8 Haziran 2013 Cumartesi

Sakallarını bile seviyorum.
Gel otur biraz, yaşlanınca kalkarsın.
Mutlu bi aşk yaşamadım ben. Herkes mutlu ama ben ayrıyım.
Aylarca seversin bir sürü şey yaşarsın, """""bağlanırsın""""" ama onun tek lafırla biter. Sonra da unutmaya çalışırsın. Bunu için sevdik sanki.
Konuştuğum bir çok şeyi laf olsun diye konuşuyorum.
Başka yerlerdeyim aslında.
Paramparçayım.
İyi değilim Elma.
Seni şimdiden özledim, şimdiden...
Ne kadar canım yansada onu düüşünmeden tek dakikam bile geçmiyo.

Ama en önemlisi iyi ki onu sevmişim diyebilmek sanırım.

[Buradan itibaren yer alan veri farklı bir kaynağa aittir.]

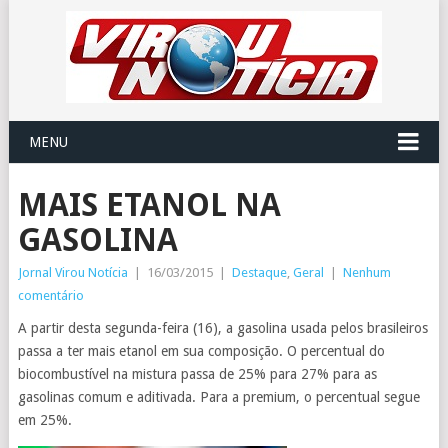
MENU
MAIS ETANOL NA
GASOLINA
Jornal Virou Notícia
|
16/03/2015
|
Destaque
,
Geral
|
Nenhum
comentário
A partir desta segunda-feira (16), a gasolina usada pelos brasileiros
passa a ter mais etanol em sua composição. O percentual do
biocombustível na mistura passa de 25% para 27% para as
gasolinas comum e aditivada. Para a premium, o percentual segue
em 25%.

Ve ben Elmayı sevdiğime hiç pişman olmadım. Öyle tatlıydı ki. Beyaz tişörtü vardı üstünde. Sol omzu pembe boya olmuştu. Aradım önce gizliden. Alo, sen kimsin dedi. Nerdesin dedim. Sen kimsin dedi tekrardan. Seninle bişey konuşmam gerek dedim. Tamam kim olduğunu söyle belki o zaman konuşabiliriz dedi. NErdesin söyle dedim. Okuldayım dedi. Bekle geliyorum dedim. Tamam dedi. Kapadık. Benim elim ayağım titriyo tabi. Ne bok yiyeceğimi şarşırdım. Okulda aradım biraz ama yoktu. .Veya yanında Koca vardı. O da vedalaşmaya gelmişti. Ayrılmadı Elmanın yanından. Bense cesaret edemedim. Bekledim biraz. Sonra aradım. Kantine gel dedim. Bak baak. Cesarete bak. Neyse. GEldi kantine. Söyledim işte. Kasma kendini dedi. Aptal dedim içimden. Yüzüne bakamadım. O kadar rahatlatıyodu ki beni. Size anlatamam. Yaa öyle işte giderken elimi sıktı. Sonra da gitti zaten. Bi daha göremiycem sanırım.
Açıkladım her şeyii. Konuştum Elmayla. Elma gitti. Söyledim sevdiğimi. Bende inanamadım kendime.